As a rule, the analysis begins with a linear relationship, since the results are easy to interpret meaningfully. The choice of the type of the constraint equation is a rather important step in the analysis. In the "pre-computer" era, this procedure was associated with certain difficulties and required the analyst to know the properties of mathematical functions. At present, on the basis of specialized programs, it is possible to quickly construct a set of communication equations and, based on formal criteria, make a choice best model(however, the mathematical literacy of the analyst has not lost its relevance).

A hypothesis about the type of correlation dependence can be put forward based on the results of constructing the correlation field (see lecture 6). Based on the nature of the location of the points on the graph (the coordinates of the points correspond to the values ​​of the dependent and independent variables), the trend of the relationship between the signs (indicators) is revealed. If the regression line passes through all points of the correlation field, then this indicates a functional relationship. In the practice of socio-economic research, such a picture cannot be observed, since there is a statistical (correlation) dependence. Under the conditions of correlation dependence, when drawing a regression line on a scatterplot, a deviation of the points of the correlation field from the regression line is observed, which demonstrates the so-called residuals or estimation errors (see Figure 7.1).

The presence of an equation error is due to the fact that:

§ not all factors influencing the result are taken into account in the regression equation;

§ the form of connection may be incorrectly chosen - the regression equation;

§ Not all factors are included in the equation.

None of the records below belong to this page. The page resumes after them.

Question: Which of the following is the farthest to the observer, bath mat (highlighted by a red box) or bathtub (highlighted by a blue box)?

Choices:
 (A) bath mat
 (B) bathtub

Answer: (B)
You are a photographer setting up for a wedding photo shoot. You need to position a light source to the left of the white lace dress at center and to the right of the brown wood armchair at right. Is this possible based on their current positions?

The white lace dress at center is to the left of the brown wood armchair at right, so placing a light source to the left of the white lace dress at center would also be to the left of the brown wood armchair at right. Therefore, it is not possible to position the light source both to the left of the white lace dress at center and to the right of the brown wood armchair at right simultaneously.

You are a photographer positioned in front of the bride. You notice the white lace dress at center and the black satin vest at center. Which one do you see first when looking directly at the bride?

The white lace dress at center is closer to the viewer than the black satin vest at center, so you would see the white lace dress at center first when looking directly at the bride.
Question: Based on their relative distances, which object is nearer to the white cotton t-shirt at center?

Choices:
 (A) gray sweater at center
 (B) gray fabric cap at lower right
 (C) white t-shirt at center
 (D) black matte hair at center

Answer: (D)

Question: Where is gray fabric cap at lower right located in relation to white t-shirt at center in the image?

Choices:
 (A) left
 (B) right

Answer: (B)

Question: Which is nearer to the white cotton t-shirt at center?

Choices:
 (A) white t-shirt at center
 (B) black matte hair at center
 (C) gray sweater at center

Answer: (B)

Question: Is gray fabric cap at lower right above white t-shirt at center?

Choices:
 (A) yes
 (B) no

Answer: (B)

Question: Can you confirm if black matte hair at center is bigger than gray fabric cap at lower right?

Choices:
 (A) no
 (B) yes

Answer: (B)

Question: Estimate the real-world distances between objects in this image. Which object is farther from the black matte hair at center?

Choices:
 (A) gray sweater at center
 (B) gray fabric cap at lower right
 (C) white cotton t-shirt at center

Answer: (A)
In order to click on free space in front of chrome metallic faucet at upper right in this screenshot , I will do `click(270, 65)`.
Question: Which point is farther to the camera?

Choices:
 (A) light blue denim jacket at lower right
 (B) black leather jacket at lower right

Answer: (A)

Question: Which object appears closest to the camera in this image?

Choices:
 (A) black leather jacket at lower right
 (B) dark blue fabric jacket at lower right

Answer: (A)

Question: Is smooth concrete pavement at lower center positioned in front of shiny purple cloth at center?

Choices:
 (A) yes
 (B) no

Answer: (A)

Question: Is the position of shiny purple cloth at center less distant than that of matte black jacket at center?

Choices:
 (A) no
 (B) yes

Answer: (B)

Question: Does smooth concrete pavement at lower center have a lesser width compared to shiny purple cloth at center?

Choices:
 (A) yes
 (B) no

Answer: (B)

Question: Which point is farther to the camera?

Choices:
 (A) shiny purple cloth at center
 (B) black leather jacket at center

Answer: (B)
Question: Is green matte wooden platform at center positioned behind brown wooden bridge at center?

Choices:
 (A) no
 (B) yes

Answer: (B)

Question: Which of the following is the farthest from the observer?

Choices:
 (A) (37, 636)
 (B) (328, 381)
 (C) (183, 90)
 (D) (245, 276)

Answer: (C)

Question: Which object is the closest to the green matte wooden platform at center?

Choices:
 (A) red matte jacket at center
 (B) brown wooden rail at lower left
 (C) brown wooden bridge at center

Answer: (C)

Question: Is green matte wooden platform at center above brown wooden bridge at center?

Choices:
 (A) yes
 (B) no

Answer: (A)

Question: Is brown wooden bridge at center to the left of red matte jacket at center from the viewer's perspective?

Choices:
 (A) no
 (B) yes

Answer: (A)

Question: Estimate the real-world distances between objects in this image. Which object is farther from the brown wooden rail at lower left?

To construct a regression equation means to calculate the values ​​of its parameters. The regression equation is built on the basis of the actual values ​​of the analyzed features. The calculation of parameters is usually performed using method of least squares (LSM).

The essence of the MNC is that it is possible to obtain such values ​​of the parameters of the equation, at which the sum of the squared deviations of the theoretical values ​​of the attribute-result (calculated on the basis of the regression equation) from its actual values ​​is minimized:

,

where is the actual value of the feature-result y i-th unit aggregates; - the value of the sign-result of the i-th unit of the population, obtained by the regression equation ().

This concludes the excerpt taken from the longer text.